Santosh Janardhan, responsable des infrastructures chez Meta, a déclaré que Meta avait co-développé cette puce avec ARM, et la déploiera en coordination avec son accélérateur MTIA maison pour optimiser la densité de calcul de ses datacenters IA à "l'échelle du gigawatt". Sachin Katti, responsable du calcul industriel chez OpenAI, a quant à lui déclaré que le CPU AGI deviendra une partie importante de l'infrastructure d'OpenAI, responsable de la couche d'orchestration des charges de travail IA à grande échelle.
Ce qui excite encore plus Wall Street, c'est la vitesse de croissance.

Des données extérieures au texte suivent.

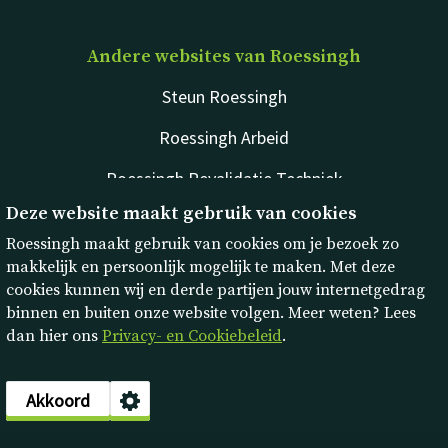
Andere websites van Roessingh
Steun Roessingh
Roessingh Arbeid
Roessingh Revalidatie Techniek
Deze website maakt gebruik van cookies
rdgKompagne
Roessingh maakt gebruik van cookies om je bezoek zo
makkelijk en persoonlijk mogelijk te maken. Met deze
cookies kunnen wij en derde partijen jouw internetgedrag
binnen en buiten onze website volgen. Meer weten? Lees
dan hier ons
Privacy- en Cookiebeleid
.
Disclaimer
Privacy & cookies
Akkoord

Lors de sa conférence téléphonique sur les résultats début mai, ARM a révélé que la demande engagée des clients pour le CPU AGI pour les exercices FY2027-2028 dépassait 2 milliards de dollars - et ce chiffre n'était que de 1 milliard de dollars il y a 6 semaines, au moment du lancement du produit. Un doublement en 6 semaines, une telle accélération de la demande est extrêmement rare dans l'industrie du matériel.
Parallèlement, l'activité traditionnelle d'ARM accélère également. Le chiffre d'affaires du Q4 de l'exercice 2026 a atteint 1,49 milliard de dollars, en hausse de 20 % sur un an, les revenus de licence ayant bondi de 29 % pour atteindre 819 millions de dollars, établissant une performance trimestrielle record.
La réévaluation d'ARM
Ce qui a vraiment déclenché cette vague de hausse, c'est un rapport de recherche majeur publié le 19 mai par l'analyste de Bernstein, David Dai.
Dai a couvert ARM pour la première fois avec une recommandation "Outperform", et a directement fixé un objectif de cours de 300 dollars. Sa logique centrale est claire - l'IA passe des chatbots à l'IA agentielle, ce qui entraînera une croissance structurelle de la demande en CPU, et ARM, avec ses avantages en efficacité énergétique, sera le plus grand gagnant. Il estime que d'ici 2030, le marché des CPU serveurs sera multiplié par 4 pour atteindre 137 milliards de dollars, le chiffre d'affaires annuel d'ARM dépassera 26 milliards de dollars, avec un bénéfice par action de 9,83 dollars.
Bernstein n'est pas seul. Jefferies a ajusté son objectif de 210 à 290 dollars, TD Cowen de 165 à 265 dollars, Bank of America à 300 dollars. Citi a également confirmé l'objectif de la direction pour 2031 - 25 milliards de dollars de chiffre d'affaires total, 9 dollars de bénéfice par action.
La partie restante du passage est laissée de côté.